Schließlich geht es bei den Auftritten von Audi, BMW, Mercedes, General Motors, Ford oder Toyota nicht mehr um Motoren und ihre Leistungen, sondern vor allem um die Chips und ihre Intelligenz. Fahren ist hier vor allem ein Mittel zum Zweck und deshalb so nebensächlich, dass man es getrost dem Computer überlassen kann. Zwar betonen die deutschen Autohersteller in Las Vegas unisono, dass sie die Freude am Fahren nicht dem Fortschritt opfern wollen, weil diese ja eine zentrale Stütze ihres Geschäfts sei. Doch während es nächste Woche in Detroit vor allem wieder darum gehen wird, was der Fahrer in seinem neuen Auto alles anstellen kann, sieht er in Las Vegas, was das Auto in Zukunft mit ihm anstellen wird. Automatisiertes oder pilotiertes Fahren, wie die Forscher das nennen, ist das alles bestimmende Thema im Umfeld der Messe.[foto id=“495880″ size=“small“ position=“right“]

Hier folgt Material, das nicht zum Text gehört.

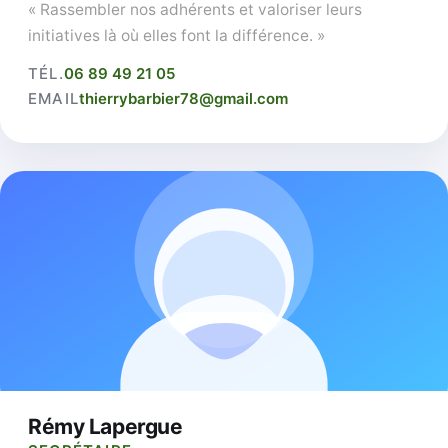
« Rassembler nos adhérents et valoriser leurs
initiatives là où elles font la différence. »
TÉL.
06 89 49 21 05
EMAIL
thierrybarbier78@gmail.com
Rémy Lapergue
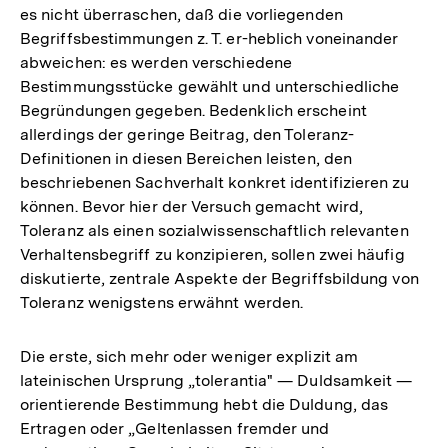
es nicht überraschen, daß die vorliegenden
Begriffsbestimmungen z. T. er-heblich voneinander
abweichen: es werden verschiedene
Bestimmungsstücke gewählt und unterschiedliche
Begründungen gegeben. Bedenklich erscheint
allerdings der geringe Beitrag, den Toleranz-
Definitionen in diesen Bereichen leisten, den
beschriebenen Sachverhalt konkret identifizieren zu
können. Bevor hier der Versuch gemacht wird,
Toleranz als einen sozialwissenschaftlich relevanten
Verhaltensbegriff zu konzipieren, sollen zwei häufig
diskutierte, zentrale Aspekte der Begriffsbildung von
Toleranz wenigstens erwähnt werden.
Die erste, sich mehr oder weniger explizit am
lateinischen Ursprung „tolerantia" — Duldsamkeit —
orientierende Bestimmung hebt die Duldung, das
Ertragen oder „Geltenlassen fremder und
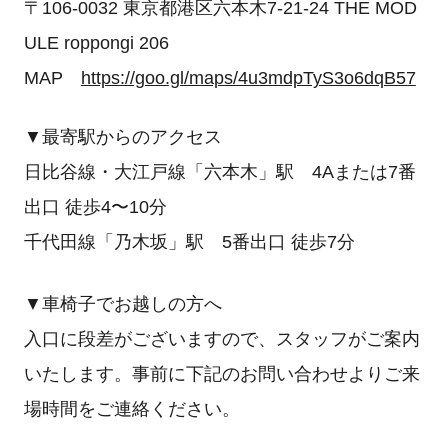
〒106-0032 東京都港区六本木7-21-24 THE MOD
ULE roppongi 206
MAP
https://goo.gl/maps/4u3mdpTyS3o6dqB57
▼最寄駅からのアクセス
日比谷線・大江戸線「六本木」駅 4Aまたは7番
出口 徒歩4〜10分
千代田線「乃木坂」駅 5番出口 徒歩7分
▼車椅子でお越しの方へ
入口に段差がございますので、スタッフがご案内
いたします。事前に下記のお問い合わせよりご来
場時間をご連絡ください。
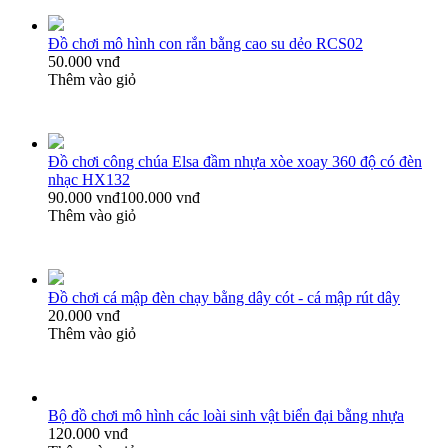
Đồ chơi mô hình con rắn bằng cao su dẻo RCS02
50.000 vnđ
Thêm vào giỏ
Đồ chơi công chúa Elsa đầm nhựa xòe xoay 360 độ có đèn
nhạc HX132
90.000 vnđ
100.000 vnđ
Thêm vào giỏ
Đồ chơi cá mập đèn chạy bằng dây cót - cá mập rút dây
20.000 vnđ
Thêm vào giỏ
Bộ đồ chơi mô hình các loài sinh vật biển đại bằng nhựa
120.000 vnđ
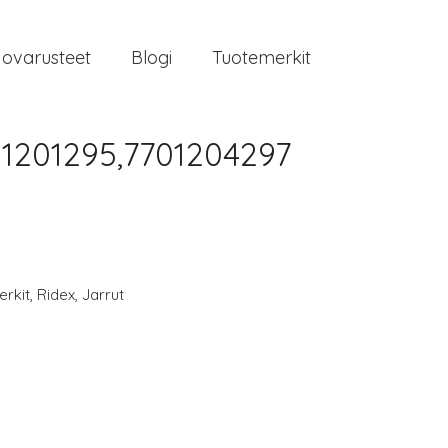
jovarusteet
Blogi
Tuotemerkit
1201295,7701204297
rkit
,
Ridex
,
Jarrut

BMW beweist mit einem entsprechend umgerüsteten Zweier, dass auch der Autopilot ein Sportler sein: Mit quietschenden Reifen driftet das Coupé autonom über einen vorher programmierten Rund- und Slalomkurs und macht Lust auf die „Freude am Mitfahren“. Mercedes erzählt noch einmal die Geschichte der autonomen Bertha-Benz-Fahrt von Mannheim nach Pforzheim aus dem letzten Herbst. Und Audi lässt bei der Keynote von Rupert Stadler nicht nur einen führerlosen A7 auf die Bühne rollen, sondern surrt auch freihändig durch den Highway-Stau rund um die Spielermetropole: Bis 60 km/h fährt der Prototyp ohne Zutun des Fahrers über die Interstate, beschleunigt, bremst und lenkt, während der Entwickler wild mit den Händen gestikuliert und sich immer mal wieder zu seinen Gesprächspartnern im Auto umdreht.

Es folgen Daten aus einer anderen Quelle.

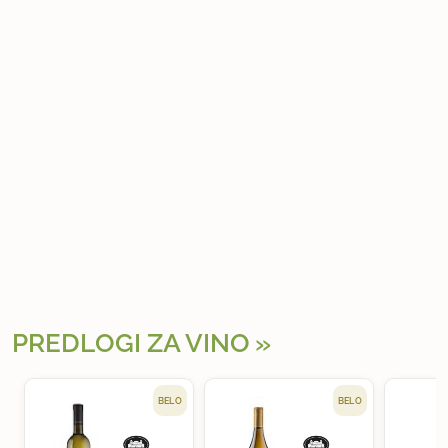
PREDLOGI ZA VINO
BELO
BELO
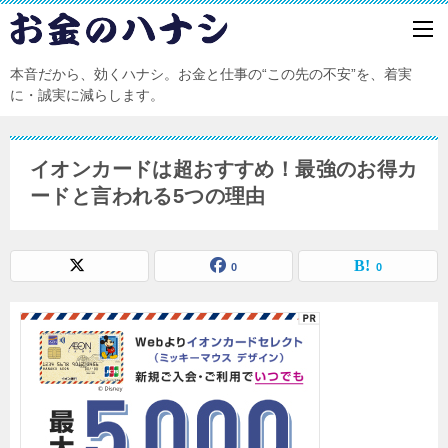
本音だから、効くハナシ。お金と仕事の“この先の不安”を、着実
に・誠実に減らします。
イオンカードは超おすすめ！最強のお得カ
ードと言われる5つの理由
0
0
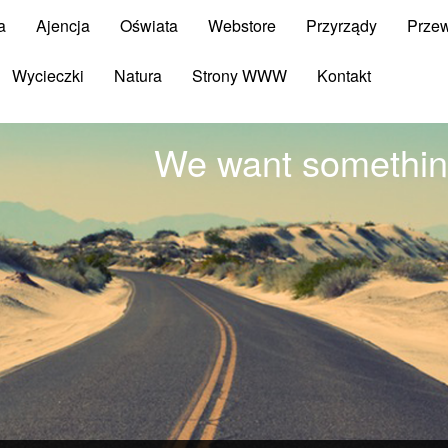
a
Ajencja
Oświata
Webstore
Przyrządy
Prze
Wycieczki
Natura
Strony WWW
Kontakt
We want something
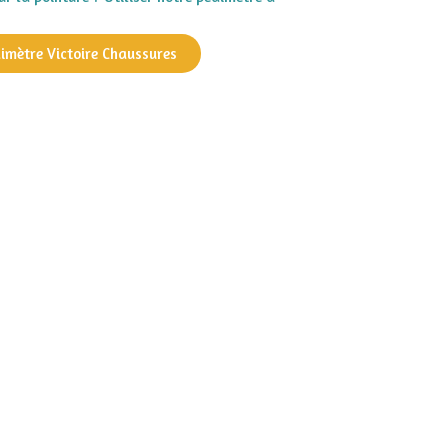
dimètre Victoire Chaussures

Zugegeben, all das ist nicht ganz neu. Doch es fällt auf, wie groß der Fortschritt ist und wie konkret mittlerweile die Aussagen zum Serienstart werden: Füllten die Rechner für das pilotierte Fahren im Stau bei Audi im letzten Jahr noch den ganzen Kofferraum, braucht die Elektronik jetzt nicht mehr Platz als ein Schuhkarton. Während man bei dem nun serienreifen Einparkassistenten mit erstmaligem Gas- und Bremseingriff im BMW i3 noch fast einschläft , weil die Elektronik so defensiv und zaghaft fährt, lotet der autonome Zweier plötzlich den fahrdynamischen Grenzbereich aus und stellt so den Magen seines Fahrers auf die Probe. Und wenn man Audi-Mann Björn Giesler im Stau auf der I-15 glaubt, ist der Autopilot bei Audi schon erschreckend nah: „In zwei bis vier Jahren gibt’s diesen Stau-Assistenten in Serie“, verspricht der Ingenieur und hofft, dass bis zum Generationswechsel des A8 auch der Gesetzgeber schon so weit ist. „Die Technik haben wir bis dahin jedenfalls im Griff“, ist er zuversichtlich.

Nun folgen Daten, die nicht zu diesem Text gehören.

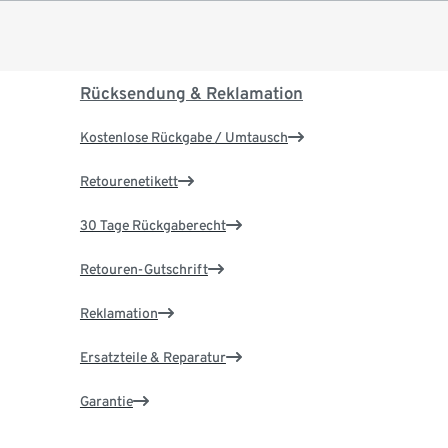
Rücksendung & Reklamation
Kostenlose Rückgabe / Umtausch
Retourenetikett
30 Tage Rückgaberecht
Retouren-Gutschrift
Reklamation
Ersatzteile & Reparatur
Garantie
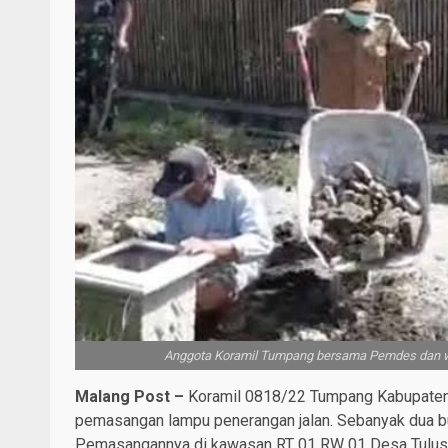
Anggota Koramil Tumpang bersama Pemdes dan wa
Malang Post –
Koramil 0818/22 Tumpang Kabupaten 
pemasangan lampu penerangan jalan. Sebanyak dua bu
Pemasangannya di kawasan RT 01 RW 01 Desa Tulusbe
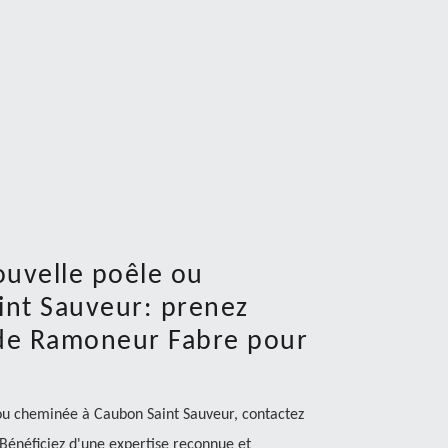
ouvelle poêle ou
int Sauveur: prenez
 de Ramoneur Fabre pour
 ou cheminée à Caubon Saint Sauveur, contactez
énéficiez d'une expertise reconnue et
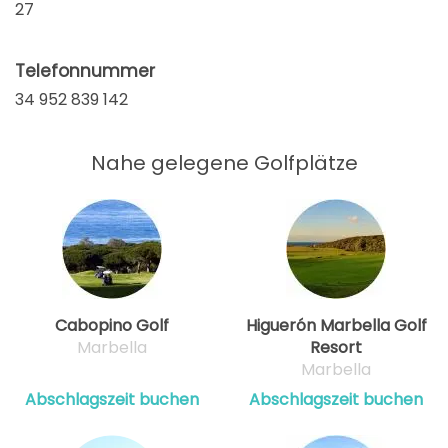
27
Telefonnummer
34 952 839 142
Nahe gelegene Golfplätze
Cabopino Golf
Higuerón Marbella Golf
Marbella
Resort
Marbella
Abschlagszeit buchen
Abschlagszeit buchen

Allerdings wird es dann erst einmal nur Autonomie mit Einschränkungen geben, räumt Giesler ein. Spurwechsel zum Beispiel oder Geschwindigkeiten über 60 km/h sind da noch nicht vorgesehen. Aber zum ersten Mal darf der Fahrer dann tatsächlich die Hände vom Lenkrad nehmen und sich mit anderen Dingen beschäftigen, ohne dass ihn die Elektronik wie in den aktuellen Systemen ständig zur Aufmerksamkeit mahnt. Außerdem soll der Autopilot im Jahres- oder Zweijahresrhythmus neue Fähigkeiten bekommen. „Wir werden danach das Tempo steigern, Spurwechsel ermöglichen, Autobahnkreuze nehmen und uns dann in die Stadt vortasten“, sagt Giesler und skizziert damit eine Welt, wie sie auch Mercedes und Audi für den Beginn der nächsten Dekade vorzeichnen.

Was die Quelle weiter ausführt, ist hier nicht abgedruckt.